- Shooting shore birds and waterfowl in late winter and spring should be stopped.
- The sale of all native wild game should be prohibited.
- A State Game Commissioner whose term of office should be not less than four years, and a force of salaried game wardens, should be appointed.
- A general resident license should be required for hunting.
- The killing of does and fawns should be stopped, and no deer should be killed save bucks with horns at least three inches long.
- The bag limit of five deer per year should be two deer; of twenty quail, and two turkeys per day should be ten quail and one turkey.
- The open season on all game birds should end on February 1, for domestic reasons.
- Protection should be accorded doves, and robins should be removed from the game list.
In the destruction of wild life, I think the backwoods population of Florida is the most lawless and defiant that can be found anywhere in the United States. The "plume-hunters" have practically exterminated the plume-bearing egrets, wholly annihilated the roseate spoonbill, the flamingo, and also the Carolina parrakeet. On July 8, 1905, one of them killed an Audubon Association Warden, Guy M. Bradley, whose business it was to enforce the state laws protecting the egret rookeries. The people really to blame for the shooting of Guy Bradley, and the extermination of the egrets by lawless and dangerous men, are the vain and merciless women who wear the "white badges of cruelty" as long as they can be purchased! They have much to answer for!

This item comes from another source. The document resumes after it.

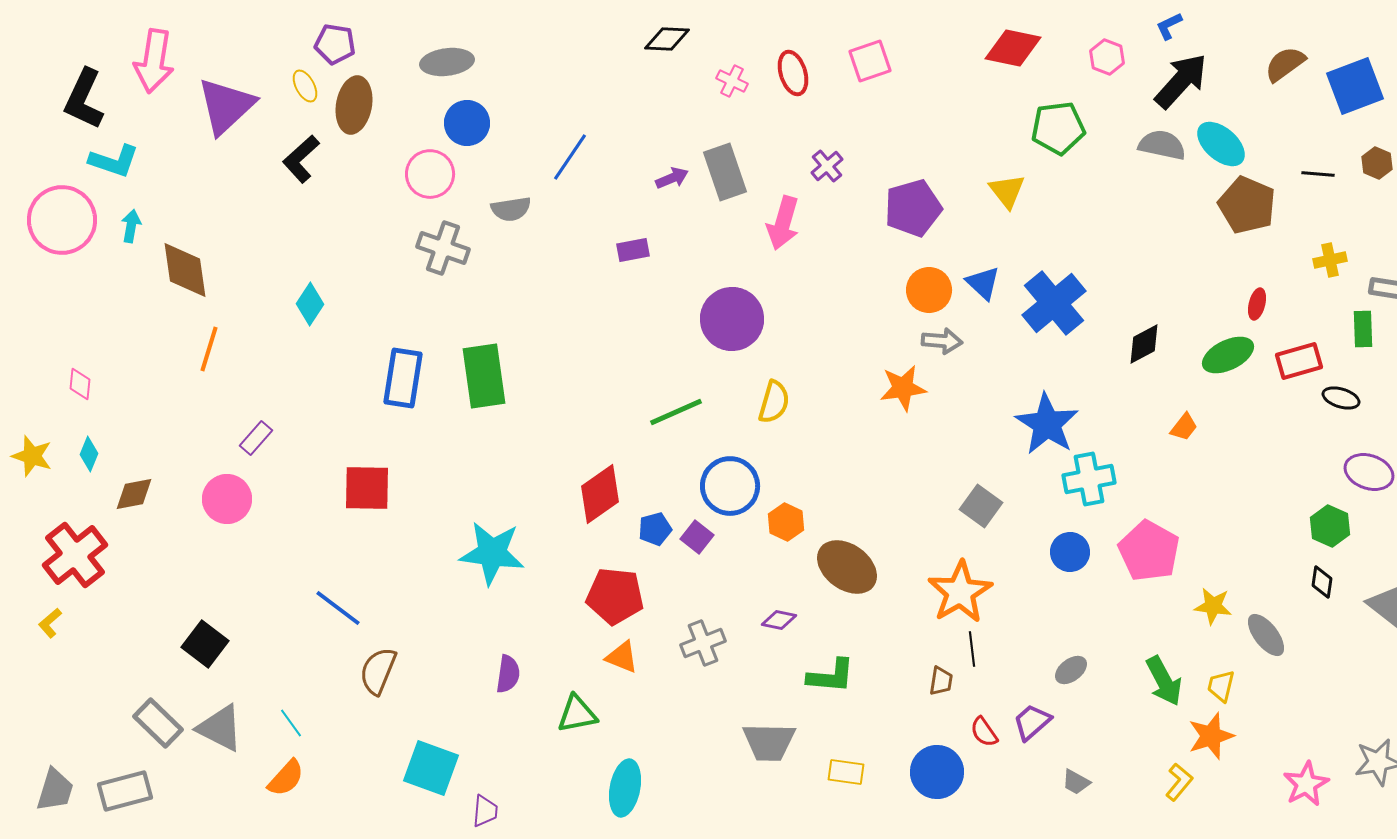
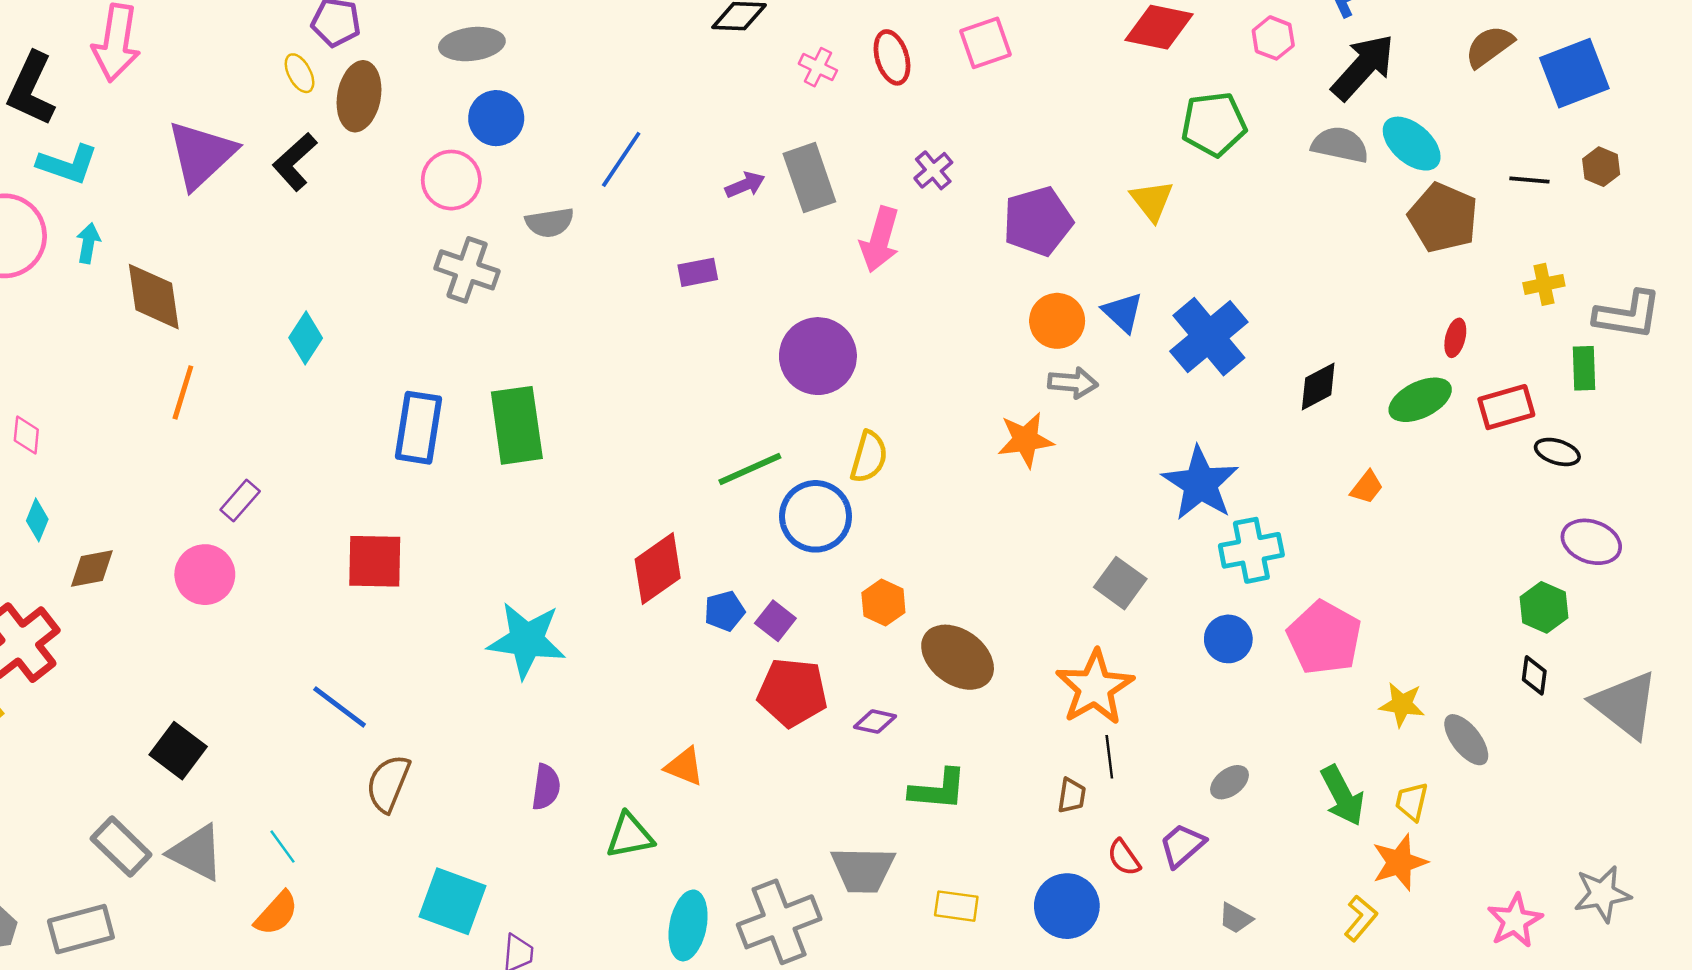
purple triangle: (226, 106) -> (201, 155), moved
blue circle: (730, 486) -> (816, 516), moved
red pentagon: (615, 596) -> (792, 692), moved
gray cross: (703, 643) -> (779, 922), moved, size x1.5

Originally, Florida was alive with bird life. For number of species, abundance of individuals, and general dispersal throughout the whole state, I think no other state in America except possibly California ever possessed a bird fauna quite comparable with it. Once its bird life was one of the wonders of America. But the gunners began early to shoot, and shoot, and shoot. During the fifteen years preceding 1898, the general bird life of Florida decreased in volume 77 per cent. In 1900 it was at a very low point, and it has steadily continued to decrease. The rapidly-growing settlement and cultivation of the state has of course had much to do with the disappearance of wild life generally, and the draining and exploitation of the Everglades will about finish the birds of southern Florida.
The brown pelicans' breeding-place on Pelican Island, in Indian River, has been taken in hand by the national government as a bird refuge, and its marvelous spectacle of pelican life is now protected. Nine other islands on the coast of Florida have been taken as national bird refuges, and will render posterity good service.
The great private game and bird preserve of Dr. Ray V. Pierce, at Apalachicola, known as St. Vincent Island, containing twenty square miles of wonderful woods and waters, is performing an important function for the state and the nation.
The Florida bag limit on quail is entirely too liberal. I know one man who never once exceeded the limit of twenty birds per day, but in the season of 1908-9 he killed 865 quail! Can the quail of any state long endure such drains as that?
From a zoological point of view, Florida is in bad shape. A great many of her people who shoot are desperately lawless and uncontrollable, and the state is not financially able to support a force of wardens sufficiently strong to enforce the laws, even as they are. It looks as if the slaughter would go on until nothing of bird life remains. At present I can see no hope whatever for saving even a good remnant of the wild life of the state.
The present status of wild-life protective laws in Florida was made the subject of an article in Forest and Stream of August 10, 1912, by John H. Wallace, Jr., Game Commissioner of the State of Alabama, in an article entitled "The Florida Situation." In view of his record, no one will question either the value or the honest sincerity of Mr. Wallace's opinions. The following paragraphs are from that article:
The enactment of a model and modern game law for the State of Florida is absolutely imperative in order to save many of the most valuable species of birds and game of that State from certain depletion and threatened extinction. The question of the protection of the birds and game in Florida is not a local one, but is national in its scope. Birds know no state lines, and while practically all the States lying to the north of Florida protect migratory birds and waterfowl, yet these are recklessly slaughtered in that state to such an extent as to be appalling to all sportsmen and bird lovers.
So alarming has become the decrease of the birds and game of Florida that unless a halt is called on the campaign of reckless annihilation that has been ceaselessly waged in that state, the sport and recreation enjoyed by primeval nimrods will linger only in history and tradition.
It is the sincerest hope of all lovers of wild life of the American continent that a strong and invincible sentiment, relative to the imperative necessity of real conservation legislation, be crystallized in the minds of the members elect of the Florida Legislature, to the end that the next Legislature will spread upon the statute books of the State of Florida a model and modern law for the preservation and protection of the birds and game of that State, which when put into practical operation will elicit the thanks of all good citizens, and likewise the gratitude of future generations.
- Prohibit late winter and spring shooting, and provide rational seasons for wild fowl.
- Reduce the limit on deer to two bucks a season, with horns not less than three inches long.
- Protect the meadow lark and stop forever the killing of doves and wood-ducks.
- Prohibit the use of automatic and pump shot-guns in hunting.
- Extend the term of the game commissioner to four years.